Drs. Sulare Telford Rose and Jennifer Rae Myers know firsthand the many barriers that limit direct research training opportunities, particularly regarding multicultural issues. The lack of opportunities as Master-level graduate students, in part, inspired them to address this critical gap as a means to better prepare graduate students from culturally and linguistically diverse (CLD) backgrounds regarding research in multicultural issues. Through research mentorship they hope to increase interest in research among historically underrepresented students and improve training in the area of multicultural clinical research.
Sulare Telford Rose, PhD, CCC-SLP is an Assistant Professor of Speech-Language Pathology at the University of the District of Columbia and an ASHA-certified speech-language pathologist. She currently serves as the professional development manager for ASHA's Special Interest Group on Global Issues in Communication Sciences and Related Disorders (SIG-17). Dr. Rose has over a decade of experience working as a bilingual speech-language pathologist and early interventionist. Her research explores practical assessment and intervention methods for addressing the communication needs of culturally and linguistically diverse populations, particularly those from Spanish and Caribbean English Creole-speaking backgrounds.
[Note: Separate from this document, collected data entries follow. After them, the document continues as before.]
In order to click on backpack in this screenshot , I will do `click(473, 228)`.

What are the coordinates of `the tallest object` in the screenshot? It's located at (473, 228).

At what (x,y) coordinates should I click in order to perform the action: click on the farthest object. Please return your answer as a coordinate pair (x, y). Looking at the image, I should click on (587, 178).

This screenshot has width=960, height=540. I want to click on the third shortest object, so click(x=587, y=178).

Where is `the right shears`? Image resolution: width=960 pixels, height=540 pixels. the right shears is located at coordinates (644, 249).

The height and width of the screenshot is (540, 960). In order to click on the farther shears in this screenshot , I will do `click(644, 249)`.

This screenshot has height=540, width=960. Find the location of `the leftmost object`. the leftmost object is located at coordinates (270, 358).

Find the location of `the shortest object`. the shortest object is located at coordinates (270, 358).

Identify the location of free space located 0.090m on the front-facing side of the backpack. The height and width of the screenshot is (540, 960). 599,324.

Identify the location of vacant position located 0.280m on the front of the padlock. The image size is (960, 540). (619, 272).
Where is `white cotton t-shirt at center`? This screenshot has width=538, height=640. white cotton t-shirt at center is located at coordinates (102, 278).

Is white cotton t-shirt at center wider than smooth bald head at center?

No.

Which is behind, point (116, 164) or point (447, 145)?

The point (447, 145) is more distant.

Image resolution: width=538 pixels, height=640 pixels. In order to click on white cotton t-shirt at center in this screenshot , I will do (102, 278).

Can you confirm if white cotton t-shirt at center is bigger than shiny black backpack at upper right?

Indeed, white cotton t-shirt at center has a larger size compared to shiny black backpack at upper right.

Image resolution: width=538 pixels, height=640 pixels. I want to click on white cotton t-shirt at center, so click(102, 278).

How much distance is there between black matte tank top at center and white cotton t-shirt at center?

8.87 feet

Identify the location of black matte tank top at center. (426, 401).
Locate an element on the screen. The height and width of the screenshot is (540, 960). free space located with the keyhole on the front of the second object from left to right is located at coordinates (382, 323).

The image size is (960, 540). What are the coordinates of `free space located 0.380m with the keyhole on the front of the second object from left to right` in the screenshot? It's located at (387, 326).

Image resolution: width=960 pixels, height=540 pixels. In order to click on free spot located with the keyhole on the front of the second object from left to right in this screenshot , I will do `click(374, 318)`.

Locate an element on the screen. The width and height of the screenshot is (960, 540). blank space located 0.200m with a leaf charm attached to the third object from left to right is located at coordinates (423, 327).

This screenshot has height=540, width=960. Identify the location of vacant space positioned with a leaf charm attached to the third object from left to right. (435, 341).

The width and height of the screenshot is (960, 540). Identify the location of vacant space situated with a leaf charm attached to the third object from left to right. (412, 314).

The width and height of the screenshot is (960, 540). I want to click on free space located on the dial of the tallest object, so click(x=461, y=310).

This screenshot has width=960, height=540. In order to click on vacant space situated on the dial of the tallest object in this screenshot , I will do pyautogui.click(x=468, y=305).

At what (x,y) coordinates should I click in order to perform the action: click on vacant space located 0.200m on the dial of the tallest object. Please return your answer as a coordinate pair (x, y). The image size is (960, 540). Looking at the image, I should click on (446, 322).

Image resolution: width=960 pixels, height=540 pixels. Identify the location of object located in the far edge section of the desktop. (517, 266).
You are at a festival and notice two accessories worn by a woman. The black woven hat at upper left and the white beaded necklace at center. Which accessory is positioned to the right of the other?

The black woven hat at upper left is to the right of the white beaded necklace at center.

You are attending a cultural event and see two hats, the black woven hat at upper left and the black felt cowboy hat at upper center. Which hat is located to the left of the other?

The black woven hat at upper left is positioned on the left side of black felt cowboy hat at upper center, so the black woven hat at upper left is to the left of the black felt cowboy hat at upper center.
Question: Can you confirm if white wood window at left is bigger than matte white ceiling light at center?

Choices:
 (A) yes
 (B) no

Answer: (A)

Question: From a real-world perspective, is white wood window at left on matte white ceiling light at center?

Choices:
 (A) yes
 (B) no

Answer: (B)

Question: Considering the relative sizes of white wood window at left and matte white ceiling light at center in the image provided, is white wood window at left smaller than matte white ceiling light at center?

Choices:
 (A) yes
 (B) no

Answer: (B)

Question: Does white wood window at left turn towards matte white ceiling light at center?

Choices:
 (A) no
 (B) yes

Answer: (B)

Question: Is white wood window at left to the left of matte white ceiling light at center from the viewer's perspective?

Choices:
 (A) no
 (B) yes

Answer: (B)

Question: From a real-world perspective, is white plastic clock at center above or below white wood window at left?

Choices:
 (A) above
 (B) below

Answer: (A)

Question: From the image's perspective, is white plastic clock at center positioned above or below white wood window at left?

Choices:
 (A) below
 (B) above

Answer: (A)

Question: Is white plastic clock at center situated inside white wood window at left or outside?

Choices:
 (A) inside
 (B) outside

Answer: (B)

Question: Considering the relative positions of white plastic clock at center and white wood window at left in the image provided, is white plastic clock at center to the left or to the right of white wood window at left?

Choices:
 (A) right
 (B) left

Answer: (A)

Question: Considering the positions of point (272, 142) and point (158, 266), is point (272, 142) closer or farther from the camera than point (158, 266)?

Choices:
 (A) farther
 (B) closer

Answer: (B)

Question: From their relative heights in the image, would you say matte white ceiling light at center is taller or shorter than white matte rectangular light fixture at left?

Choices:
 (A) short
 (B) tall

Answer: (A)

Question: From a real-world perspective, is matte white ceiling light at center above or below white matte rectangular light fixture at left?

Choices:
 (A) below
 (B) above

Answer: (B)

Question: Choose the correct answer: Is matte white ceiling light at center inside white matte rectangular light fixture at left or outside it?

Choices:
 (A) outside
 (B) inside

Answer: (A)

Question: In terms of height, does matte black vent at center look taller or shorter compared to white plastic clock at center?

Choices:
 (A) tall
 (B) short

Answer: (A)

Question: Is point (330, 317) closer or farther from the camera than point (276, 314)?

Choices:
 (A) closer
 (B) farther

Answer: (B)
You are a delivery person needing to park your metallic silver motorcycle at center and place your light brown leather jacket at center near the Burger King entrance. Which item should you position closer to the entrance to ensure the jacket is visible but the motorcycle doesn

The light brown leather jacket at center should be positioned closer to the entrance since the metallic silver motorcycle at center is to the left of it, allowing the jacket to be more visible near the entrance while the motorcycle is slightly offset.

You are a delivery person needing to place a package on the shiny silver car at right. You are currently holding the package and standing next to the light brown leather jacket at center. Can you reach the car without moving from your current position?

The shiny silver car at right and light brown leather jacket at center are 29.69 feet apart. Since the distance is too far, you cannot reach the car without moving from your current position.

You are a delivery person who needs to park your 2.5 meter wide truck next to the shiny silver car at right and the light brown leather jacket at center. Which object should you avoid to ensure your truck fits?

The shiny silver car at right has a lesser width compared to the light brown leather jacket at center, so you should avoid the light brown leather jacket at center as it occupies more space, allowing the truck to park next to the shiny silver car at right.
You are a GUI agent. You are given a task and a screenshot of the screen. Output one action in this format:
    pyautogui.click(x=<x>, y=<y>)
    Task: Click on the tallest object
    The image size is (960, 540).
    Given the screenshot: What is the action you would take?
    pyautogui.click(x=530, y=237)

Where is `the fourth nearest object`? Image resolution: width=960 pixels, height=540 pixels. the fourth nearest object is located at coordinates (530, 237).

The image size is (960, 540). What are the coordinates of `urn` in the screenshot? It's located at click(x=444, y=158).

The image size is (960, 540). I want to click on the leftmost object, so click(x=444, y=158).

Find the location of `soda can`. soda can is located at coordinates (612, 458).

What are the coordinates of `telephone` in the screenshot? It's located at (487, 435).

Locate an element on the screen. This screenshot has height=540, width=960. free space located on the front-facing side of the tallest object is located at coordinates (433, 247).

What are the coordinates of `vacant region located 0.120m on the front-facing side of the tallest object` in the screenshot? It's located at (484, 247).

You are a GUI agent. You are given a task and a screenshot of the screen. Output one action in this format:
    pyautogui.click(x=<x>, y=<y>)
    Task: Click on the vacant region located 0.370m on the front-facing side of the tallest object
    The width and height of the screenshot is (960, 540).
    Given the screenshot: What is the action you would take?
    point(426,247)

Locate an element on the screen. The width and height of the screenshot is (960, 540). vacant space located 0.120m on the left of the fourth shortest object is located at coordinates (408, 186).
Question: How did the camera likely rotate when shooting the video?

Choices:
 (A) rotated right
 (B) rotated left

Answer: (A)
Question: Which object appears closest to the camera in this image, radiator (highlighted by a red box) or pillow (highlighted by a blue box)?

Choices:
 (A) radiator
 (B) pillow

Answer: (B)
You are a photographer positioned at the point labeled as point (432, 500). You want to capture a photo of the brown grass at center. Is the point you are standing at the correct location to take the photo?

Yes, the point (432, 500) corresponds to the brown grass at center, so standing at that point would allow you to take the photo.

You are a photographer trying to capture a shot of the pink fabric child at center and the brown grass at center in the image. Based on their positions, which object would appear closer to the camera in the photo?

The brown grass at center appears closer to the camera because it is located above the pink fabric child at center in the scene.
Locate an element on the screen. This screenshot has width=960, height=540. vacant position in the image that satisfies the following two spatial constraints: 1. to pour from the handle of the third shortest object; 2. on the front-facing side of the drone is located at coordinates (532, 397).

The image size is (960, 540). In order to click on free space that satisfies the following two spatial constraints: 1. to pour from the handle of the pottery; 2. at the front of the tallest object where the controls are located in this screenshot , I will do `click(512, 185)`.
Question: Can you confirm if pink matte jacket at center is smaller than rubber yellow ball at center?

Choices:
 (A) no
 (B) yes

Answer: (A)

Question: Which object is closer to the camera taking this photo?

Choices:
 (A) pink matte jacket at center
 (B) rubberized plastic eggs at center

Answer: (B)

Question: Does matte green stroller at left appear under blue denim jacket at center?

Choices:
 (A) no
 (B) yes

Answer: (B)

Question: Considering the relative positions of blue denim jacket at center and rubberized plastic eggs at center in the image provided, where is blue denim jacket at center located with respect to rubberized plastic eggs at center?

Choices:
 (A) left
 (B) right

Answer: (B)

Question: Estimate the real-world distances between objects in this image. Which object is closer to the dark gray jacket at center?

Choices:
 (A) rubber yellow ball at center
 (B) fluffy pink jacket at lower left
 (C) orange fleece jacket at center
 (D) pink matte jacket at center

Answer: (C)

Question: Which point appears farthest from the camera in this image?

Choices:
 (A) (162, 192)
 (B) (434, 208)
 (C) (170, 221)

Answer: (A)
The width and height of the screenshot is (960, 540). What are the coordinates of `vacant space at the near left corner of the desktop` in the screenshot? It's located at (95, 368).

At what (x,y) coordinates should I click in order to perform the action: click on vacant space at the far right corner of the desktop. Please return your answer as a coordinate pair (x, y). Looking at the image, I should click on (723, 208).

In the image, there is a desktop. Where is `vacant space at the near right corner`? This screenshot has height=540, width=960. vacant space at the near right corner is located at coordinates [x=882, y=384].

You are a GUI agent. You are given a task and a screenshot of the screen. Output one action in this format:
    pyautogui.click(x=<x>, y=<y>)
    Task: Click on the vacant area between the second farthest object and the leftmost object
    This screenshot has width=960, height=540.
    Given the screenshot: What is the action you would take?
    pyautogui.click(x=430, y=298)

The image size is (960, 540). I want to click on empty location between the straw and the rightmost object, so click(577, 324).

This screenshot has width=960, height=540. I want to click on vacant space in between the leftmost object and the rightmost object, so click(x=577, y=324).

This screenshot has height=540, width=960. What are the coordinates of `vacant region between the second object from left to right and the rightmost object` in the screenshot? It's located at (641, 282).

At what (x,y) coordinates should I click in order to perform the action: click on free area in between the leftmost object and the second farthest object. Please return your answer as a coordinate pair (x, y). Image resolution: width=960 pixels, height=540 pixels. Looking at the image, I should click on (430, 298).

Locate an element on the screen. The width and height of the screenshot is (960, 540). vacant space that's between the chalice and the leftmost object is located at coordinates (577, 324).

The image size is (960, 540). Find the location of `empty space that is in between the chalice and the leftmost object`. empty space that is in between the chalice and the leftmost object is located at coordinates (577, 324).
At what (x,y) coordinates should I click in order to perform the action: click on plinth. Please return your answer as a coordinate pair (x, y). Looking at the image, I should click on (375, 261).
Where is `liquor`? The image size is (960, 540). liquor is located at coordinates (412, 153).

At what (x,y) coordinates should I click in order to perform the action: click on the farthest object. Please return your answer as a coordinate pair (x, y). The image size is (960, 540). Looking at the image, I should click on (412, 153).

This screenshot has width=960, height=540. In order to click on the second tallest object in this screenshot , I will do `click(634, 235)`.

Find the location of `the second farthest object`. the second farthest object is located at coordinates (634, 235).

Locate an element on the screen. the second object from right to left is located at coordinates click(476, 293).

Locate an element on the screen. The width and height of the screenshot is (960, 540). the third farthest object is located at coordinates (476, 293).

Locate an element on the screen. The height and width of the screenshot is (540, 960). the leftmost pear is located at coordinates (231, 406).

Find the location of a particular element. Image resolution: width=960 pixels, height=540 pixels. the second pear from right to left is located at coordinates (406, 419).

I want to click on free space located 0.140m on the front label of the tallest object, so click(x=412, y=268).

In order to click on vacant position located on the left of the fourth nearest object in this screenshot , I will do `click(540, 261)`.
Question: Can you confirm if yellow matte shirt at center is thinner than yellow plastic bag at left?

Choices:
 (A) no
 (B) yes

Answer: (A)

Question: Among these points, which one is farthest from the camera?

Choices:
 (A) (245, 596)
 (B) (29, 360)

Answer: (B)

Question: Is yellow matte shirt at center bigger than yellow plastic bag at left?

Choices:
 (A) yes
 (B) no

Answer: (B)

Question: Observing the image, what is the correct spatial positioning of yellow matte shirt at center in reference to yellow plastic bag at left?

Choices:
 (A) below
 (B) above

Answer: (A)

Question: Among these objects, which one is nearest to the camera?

Jennifer Rae Myers, PhD, MS, CCC-SLP is the founder and president of the RB 'A Way With Words' Foundation, a nonprofit that provides free expressive arts and communication health programs to underserved communities. Jennifer has over a decade of clinical and research experience as speech-language pathologist and neuropsychologist. Her interests include the relationship between trauma and cognitive-communication, digital health as well as cultural considerations of standard-of-care and research practices. Jennifer was recently selected as a Pollination Project Greenhouse grant recipient to support her efforts regarding cognitive-emotional development in inner city youth who have experienced adverse childhood experiences.